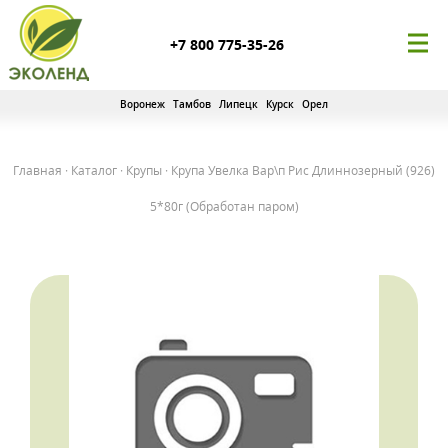
+7 800 775-35-26
Воронеж
Тамбов
Липецк
Курск
Орел
Главная
·
Каталог
·
Крупы
·
Крупа Увелка Вар\п Рис Длиннозерный (926)
5*80г (Обработан паром)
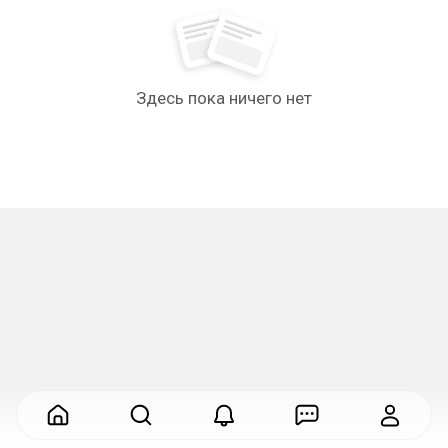
Здесь пока ничего нет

* _Requirement_
The answer must be an exact copy of the records, with no images in it.

* _Answer space_
+7 800 775-35-26
Воронеж
Тамбов
Липецк
Курск
Орел
Главная
·
Каталог
·
Крупы
·
Крупа Увелка Вар\п Рис Длиннозерный (926)
5*80г (Обработан паром)
Здесь пока ничего нет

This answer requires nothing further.